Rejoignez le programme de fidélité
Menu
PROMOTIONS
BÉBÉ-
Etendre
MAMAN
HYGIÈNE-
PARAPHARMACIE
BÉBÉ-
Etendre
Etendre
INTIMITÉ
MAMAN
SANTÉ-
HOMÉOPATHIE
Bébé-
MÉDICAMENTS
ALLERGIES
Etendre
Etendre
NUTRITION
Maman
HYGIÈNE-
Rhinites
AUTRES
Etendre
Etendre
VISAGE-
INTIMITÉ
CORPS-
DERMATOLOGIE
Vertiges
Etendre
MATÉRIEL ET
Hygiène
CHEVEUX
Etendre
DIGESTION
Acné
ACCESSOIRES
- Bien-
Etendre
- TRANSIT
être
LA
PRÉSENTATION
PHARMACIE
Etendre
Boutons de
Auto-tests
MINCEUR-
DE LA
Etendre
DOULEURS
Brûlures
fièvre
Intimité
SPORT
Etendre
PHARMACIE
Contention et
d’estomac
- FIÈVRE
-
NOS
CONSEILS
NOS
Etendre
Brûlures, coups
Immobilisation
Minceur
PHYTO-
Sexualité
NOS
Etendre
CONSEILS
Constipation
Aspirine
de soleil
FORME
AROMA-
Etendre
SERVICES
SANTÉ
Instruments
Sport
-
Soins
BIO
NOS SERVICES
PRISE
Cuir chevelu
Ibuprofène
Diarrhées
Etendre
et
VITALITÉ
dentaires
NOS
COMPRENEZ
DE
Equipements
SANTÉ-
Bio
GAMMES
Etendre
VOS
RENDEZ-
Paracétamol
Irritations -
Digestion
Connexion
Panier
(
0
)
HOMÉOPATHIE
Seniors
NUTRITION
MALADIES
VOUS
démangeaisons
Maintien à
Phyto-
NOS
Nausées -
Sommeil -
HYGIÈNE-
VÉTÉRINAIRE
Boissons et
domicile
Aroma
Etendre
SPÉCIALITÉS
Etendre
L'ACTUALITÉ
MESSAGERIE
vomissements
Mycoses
————
:: PROBLEM DESCRIPTION ::
Every entry must be output again, exactly as written above.

:: ANSWER TO THIS TASK ::
Rejoignez le programme de fidélité
Menu
PROMOTIONS
BÉBÉ-
Etendre
MAMAN
HYGIÈNE-
PARAPHARMACIE
BÉBÉ-
Etendre
Etendre
INTIMITÉ
MAMAN
SANTÉ-
HOMÉOPATHIE
Bébé-
MÉDICAMENTS
ALLERGIES
Etendre
Etendre
NUTRITION
Maman
HYGIÈNE-
Rhinites
AUTRES
Etendre
Etendre
VISAGE-
INTIMITÉ
CORPS-
DERMATOLOGIE
Vertiges
Etendre
MATÉRIEL ET
Hygiène
CHEVEUX
Etendre
DIGESTION
Acné
ACCESSOIRES
- Bien-
Etendre
- TRANSIT
être
LA
PRÉSENTATION
PHARMACIE
Etendre
Boutons de
Auto-tests
MINCEUR-
DE LA
Etendre
DOULEURS
Brûlures
fièvre
Intimité
SPORT
Etendre
PHARMACIE
Contention et
d’estomac
- FIÈVRE
-
NOS
CONSEILS
NOS
Etendre
Brûlures, coups
Immobilisation
Minceur
PHYTO-
Sexualité
NOS
Etendre
CONSEILS
Constipation
Aspirine
de soleil
FORME
AROMA-
Etendre
SERVICES
SANTÉ
Instruments
Sport
-
Soins
BIO
NOS SERVICES
PRISE
Cuir chevelu
Ibuprofène
Diarrhées
Etendre
et
VITALITÉ
dentaires
NOS
COMPRENEZ
DE
Equipements
SANTÉ-
Bio
GAMMES
Etendre
VOS
RENDEZ-
Paracétamol
Irritations -
Digestion
Connexion
Panier
(
0
)
HOMÉOPATHIE
Seniors
NUTRITION
MALADIES
VOUS
démangeaisons
Maintien à
Phyto-
NOS
Nausées -
Sommeil -
HYGIÈNE-
VÉTÉRINAIRE
Boissons et
domicile
Aroma
Etendre
SPÉCIALITÉS
Etendre
L'ACTUALITÉ
MESSAGERIE
vomissements
Mycoses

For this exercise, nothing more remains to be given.